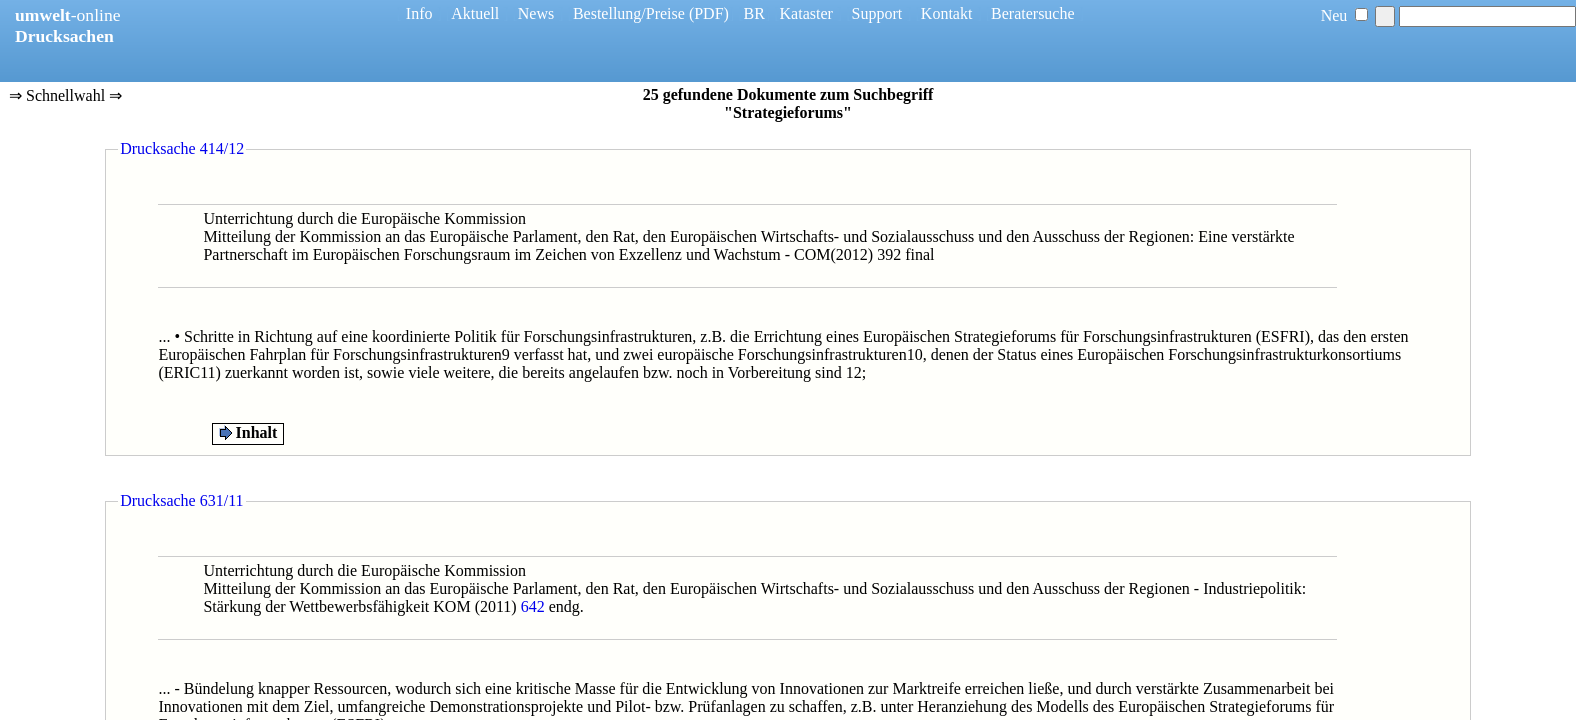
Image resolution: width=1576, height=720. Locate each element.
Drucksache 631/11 (181, 500)
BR (754, 13)
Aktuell (475, 13)
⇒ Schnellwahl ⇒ (65, 97)
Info (419, 13)
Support (877, 13)
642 (533, 606)
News (536, 13)
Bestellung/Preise (629, 13)
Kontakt (947, 13)
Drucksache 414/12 (182, 148)
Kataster (806, 13)
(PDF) (709, 13)
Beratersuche (1033, 13)
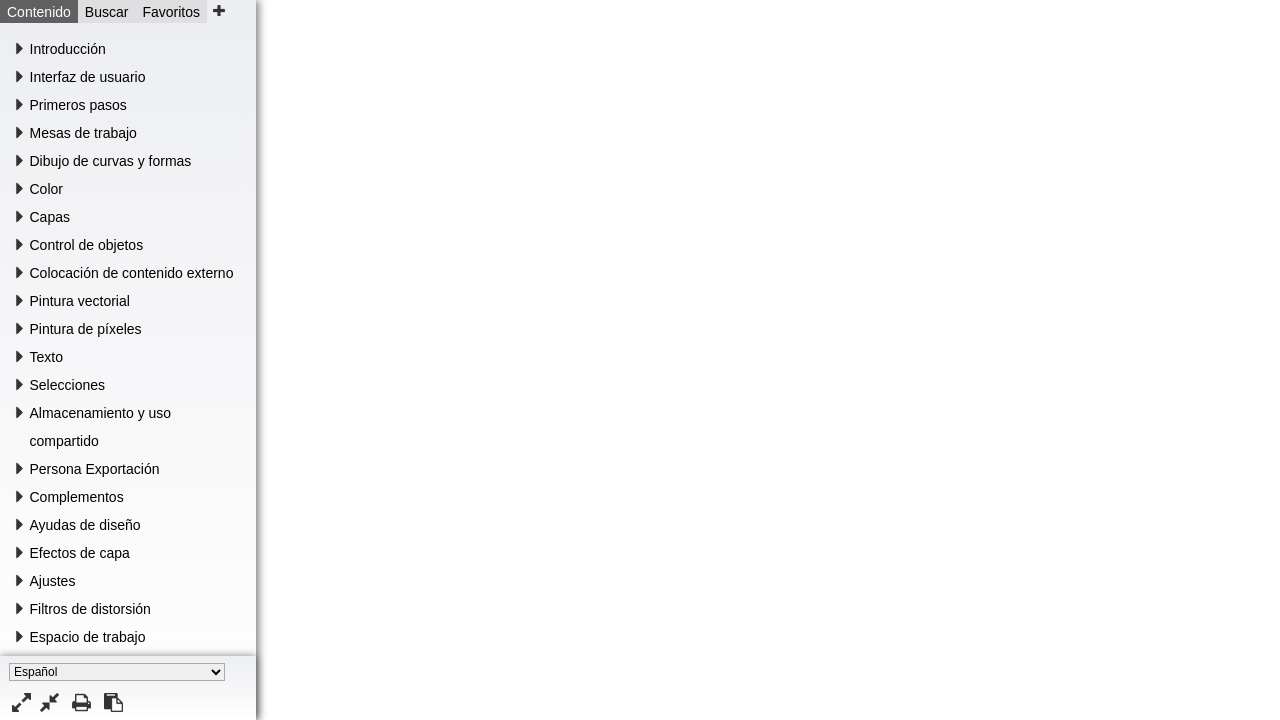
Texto (46, 357)
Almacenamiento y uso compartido (101, 427)
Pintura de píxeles (86, 329)
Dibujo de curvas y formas (111, 161)
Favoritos (171, 12)
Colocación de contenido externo (132, 273)
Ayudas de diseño (85, 525)
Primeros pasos (78, 105)
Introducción (68, 49)
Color (46, 189)
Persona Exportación (95, 469)
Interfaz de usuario (88, 77)
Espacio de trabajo (88, 637)
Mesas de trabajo (83, 133)
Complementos (77, 497)
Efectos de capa (80, 553)
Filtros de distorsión (90, 609)
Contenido (39, 12)
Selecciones (68, 385)
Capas (50, 217)
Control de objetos (87, 245)
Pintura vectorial (80, 301)
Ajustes (53, 581)
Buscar (107, 12)
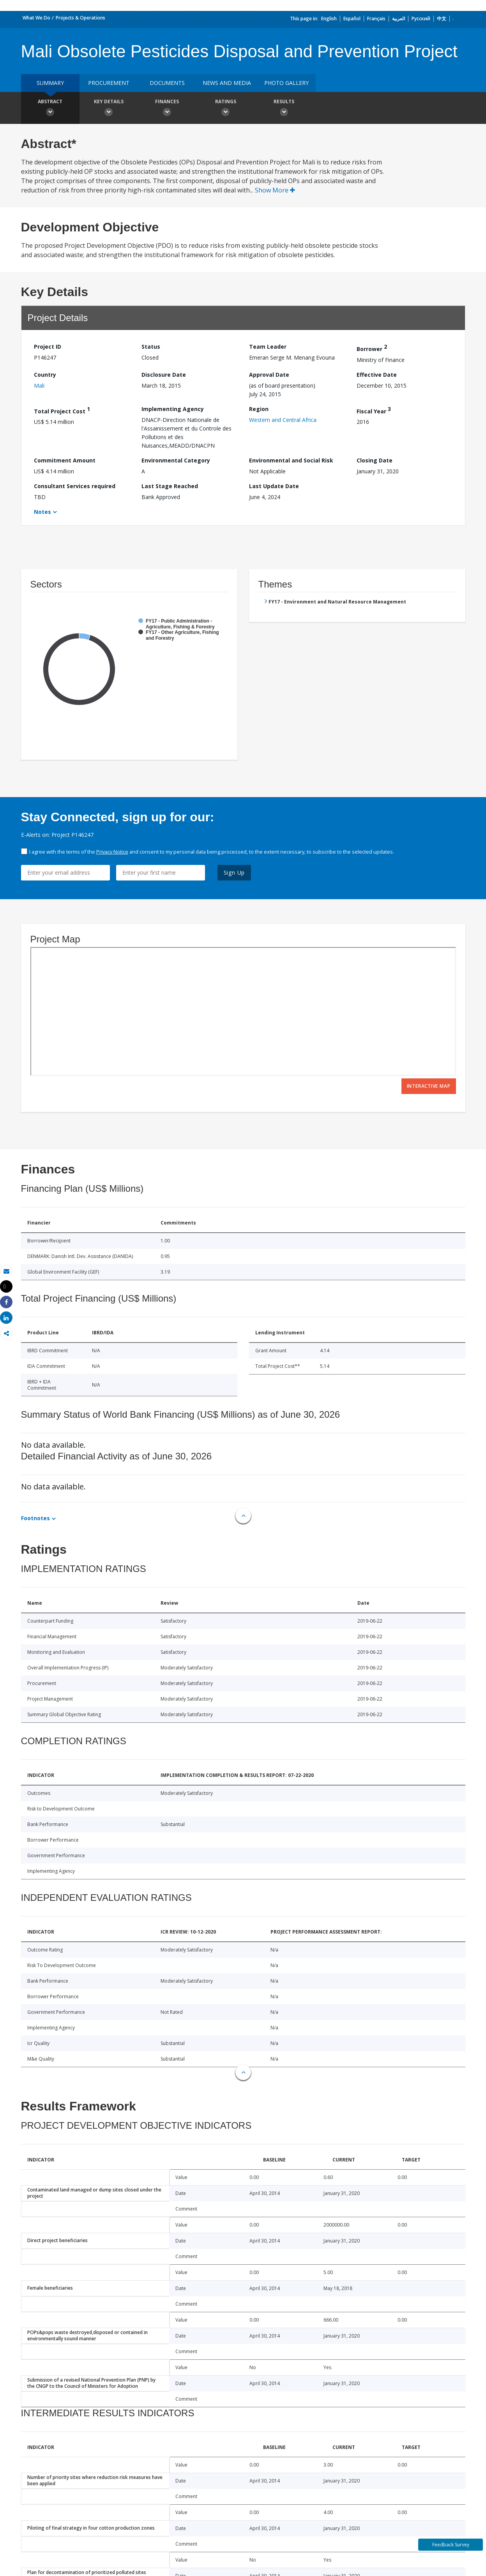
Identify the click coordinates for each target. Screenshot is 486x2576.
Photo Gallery (286, 82)
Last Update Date (274, 486)
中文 (441, 18)
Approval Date (269, 374)
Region (259, 409)
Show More (275, 190)
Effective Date (377, 374)
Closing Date (374, 460)
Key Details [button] (109, 108)
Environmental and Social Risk (291, 460)
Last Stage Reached (169, 486)
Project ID (47, 346)
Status (150, 346)
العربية (398, 18)
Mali (39, 385)
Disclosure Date (163, 374)
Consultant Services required (74, 486)
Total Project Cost (62, 410)
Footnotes (35, 1518)
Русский (421, 18)
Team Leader (267, 346)
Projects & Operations (80, 17)
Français (376, 18)
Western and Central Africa (282, 419)
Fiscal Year (374, 410)
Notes (42, 511)
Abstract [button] (50, 108)
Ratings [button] (226, 108)
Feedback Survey (450, 2544)
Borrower (372, 348)
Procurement (108, 82)
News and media (227, 82)
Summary (50, 82)
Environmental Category (175, 460)
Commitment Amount (64, 460)
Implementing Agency (172, 409)
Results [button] (284, 108)
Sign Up (234, 872)
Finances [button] (167, 108)
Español (352, 18)
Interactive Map (429, 1086)
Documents (167, 82)
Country (45, 374)
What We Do (36, 17)
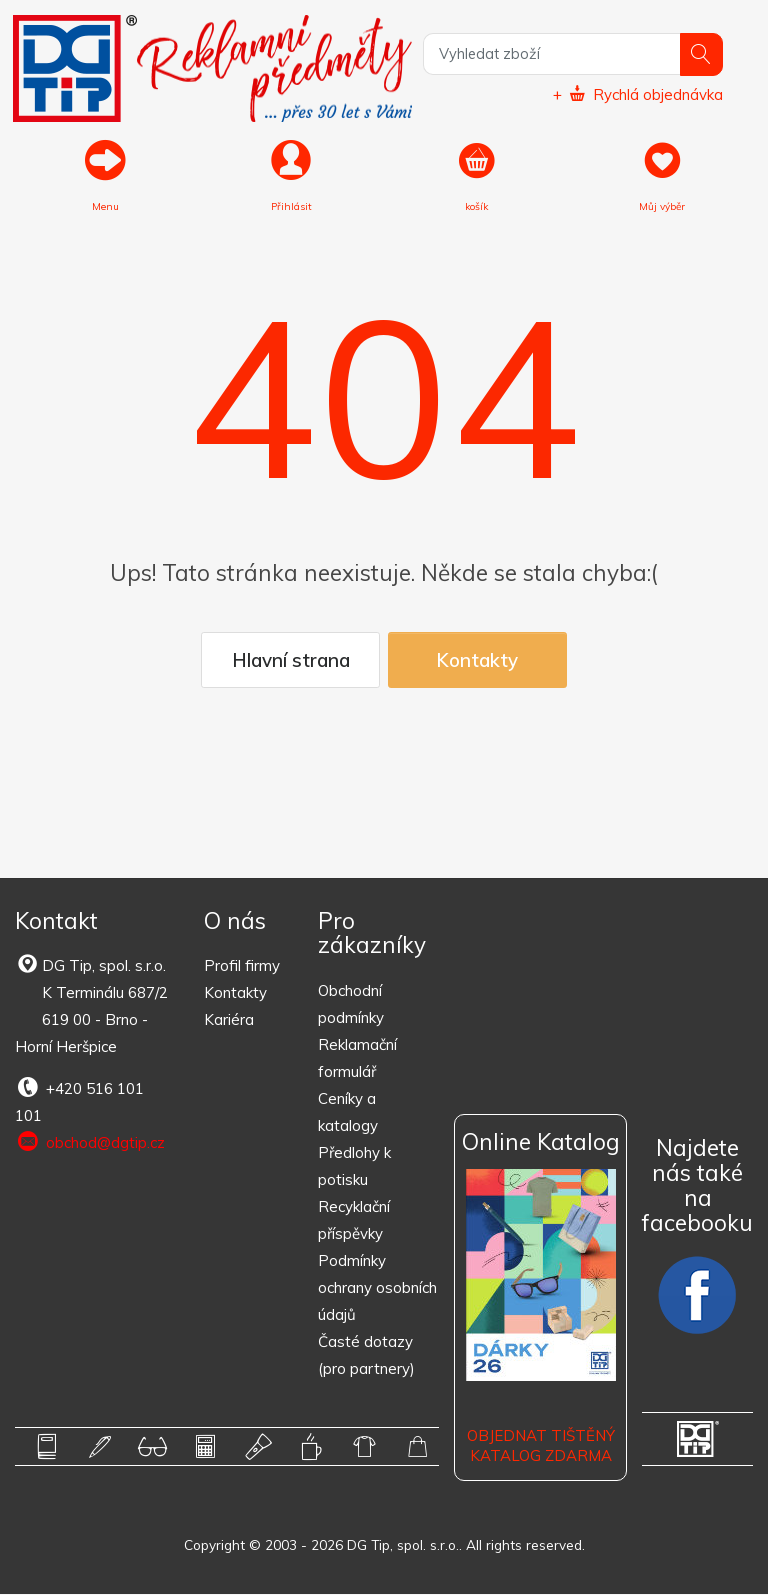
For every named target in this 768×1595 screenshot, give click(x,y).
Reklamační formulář (357, 1059)
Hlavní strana (291, 661)
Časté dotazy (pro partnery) (366, 1356)
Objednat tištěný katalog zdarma (541, 1446)
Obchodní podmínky (351, 1005)
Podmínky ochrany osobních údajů (377, 1288)
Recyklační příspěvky (354, 1221)
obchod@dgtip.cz (90, 1143)
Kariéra (229, 1020)
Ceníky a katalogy (348, 1113)
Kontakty (477, 661)
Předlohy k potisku (354, 1167)
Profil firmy (242, 966)
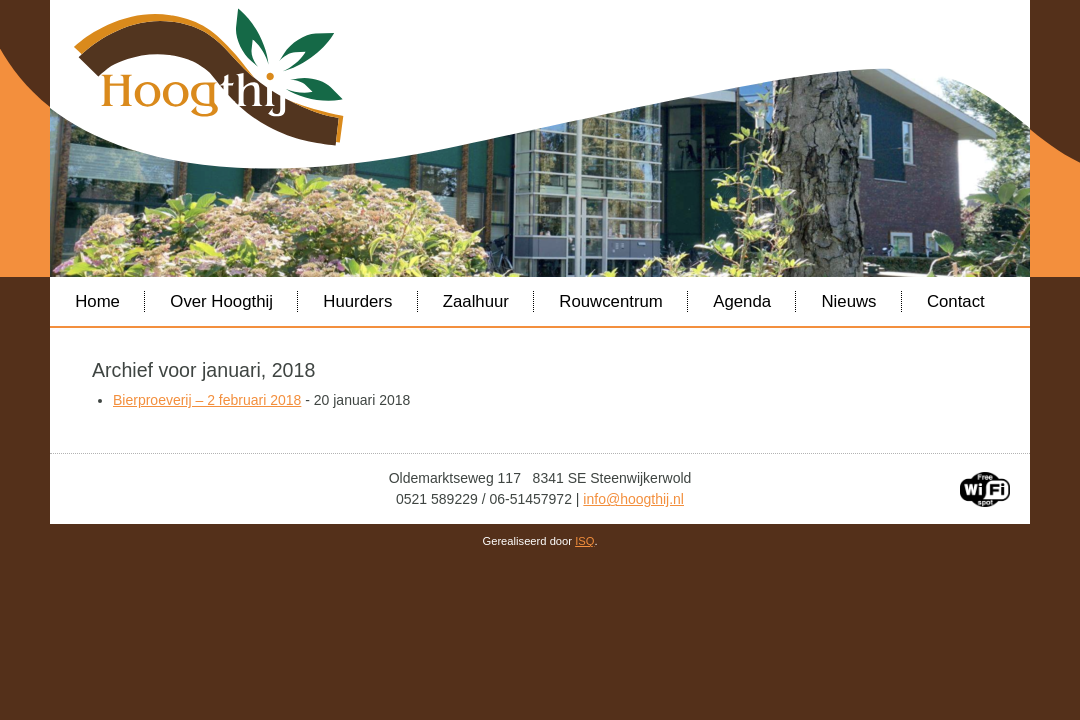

- The task: All lines from the one that contains "Recyklační příspěvky (354, 1221)" through the last line of the data should be retyped exactly, with the pictures left out.

- Output of the exercise:
Recyklační příspěvky (354, 1221)
obchod@dgtip.cz (90, 1143)
Kariéra (229, 1020)
Ceníky a katalogy (348, 1113)
Kontakty (477, 661)
Předlohy k potisku (354, 1167)
Profil firmy (242, 966)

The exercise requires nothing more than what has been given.